Plot number of crimes by month

from pyspark.sql.functions import month
monthdf = df.withColumn("Month",month("Date_time"))
monthCounts = monthdf.select("Month").groupBy("Month").count()
monthCounts = monthCounts.collect()
months = [item[0] for item in monthCounts]
count = [item[1] for item in monthCounts]
crimes_per_month = {"month":months, "crime_count": count}
crimes_per_month = pd.DataFrame(crimes_per_month)
crimes_per_month = crimes_per_month.sort_values(by = "month")
crimes_per_month.plot(figsize = (20,10), kind = "line", x = "month", y = "crime_count", 
                      color = "red", linewidth = 8, legend = False)
plt.xlabel("Month", fontsize = 18)
plt.ylabel("Number of Crimes", fontsize = 18)
plt.title("Number of Crimes Per Month", fontsize = 28)
plt.xticks(size = 18)
plt.yticks(size = 18)
plt.show()

Gives this plot:

Where do most crimes take pace?

crime_location  = crimes.groupBy("LocationDescription").count().collect()
location = [item[0] for item in crime_location]
count = [item[1] for item in crime_location]
crime_location = {"location" : location, "count": count}
crime_location = pd.DataFrame(crime_location)
crime_location = crime_location.sort_values(by = "count", ascending  = False)
crime_location = crime_location.iloc[:20]
myplot = crime_location .plot(figsize = (20,20), kind = "barh", color = "#b35900", width = 0.8,
                               x = "location", y = "count", legend = False)
myplot.invert_yaxis()
plt.xlabel("Number of crimes", fontsize = 28)
plt.ylabel("Crime Location", fontsize = 28)
plt.title("Number of Crimes By Location", fontsize = 36)
plt.xticks(size = 24)
plt.yticks(size = 24)
plt.show()

Gives this plot:

Which days have the highest number of crimes?
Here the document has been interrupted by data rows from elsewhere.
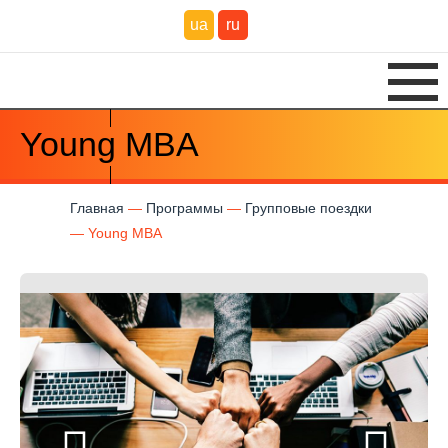
ua
ru
Young MBA
Главная
Программы
Групповые поездки
Young MBA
weekDaysCount  = df.groupBy(["DayOfWeek", "DayOfWeek_number"]).count().collect()
days = [item[0] for item in weekDaysCount]
count = [item[2] for item in weekDaysCount]
day_number = [item[1] for item in weekDaysCount]
crime_byDay = {"days" : days, "count": count, "day_number": day_number}
crime_byDay = pd.DataFrame(crime_byDay)
crime_byDay = crime_byDay.sort_values(by = "day_number", ascending  = True)
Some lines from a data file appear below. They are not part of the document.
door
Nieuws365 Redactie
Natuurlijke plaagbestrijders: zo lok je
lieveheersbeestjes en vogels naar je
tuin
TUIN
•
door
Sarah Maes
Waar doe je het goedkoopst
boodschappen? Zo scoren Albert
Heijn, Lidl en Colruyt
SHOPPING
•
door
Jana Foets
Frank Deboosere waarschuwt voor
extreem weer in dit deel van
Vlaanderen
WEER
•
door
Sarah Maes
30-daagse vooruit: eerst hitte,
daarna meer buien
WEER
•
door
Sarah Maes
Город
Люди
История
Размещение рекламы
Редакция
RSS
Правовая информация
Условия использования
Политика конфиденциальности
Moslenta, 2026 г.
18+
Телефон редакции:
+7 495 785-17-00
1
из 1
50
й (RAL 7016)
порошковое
crime_byDay.plot(figsize = (20,10), kind = "line", x = "days", y = "count", 
                      color = "red", linewidth = 8, legend = False)

plt.ylabel("Number of Crimes", fontsize = 18)
plt.xlabel("")
plt.title("Number of Crimes by Day", fontsize = 28)
plt.xticks(size = 18)
plt.yticks(size = 18)
plt.show()

Gives this plot:

We can also show the only number of domestic crimes by day

weekDaysCount  = df.filter(df["Domestic"] == "true").groupBy(["DayOfWeek", "DayOfWeek_number"]).count().collect()
days = [item[0] for item in weekDaysCount]
count = [item[2] for item in weekDaysCount]
day_number = [item[1] for item in weekDaysCount]
crime_byDay = {"days" : days, "count": count, "day_number": day_number}
crime_byDay = pd.DataFrame(crime_byDay)
crime_byDay = crime_byDay.sort_values(by = "days", ascending  = True)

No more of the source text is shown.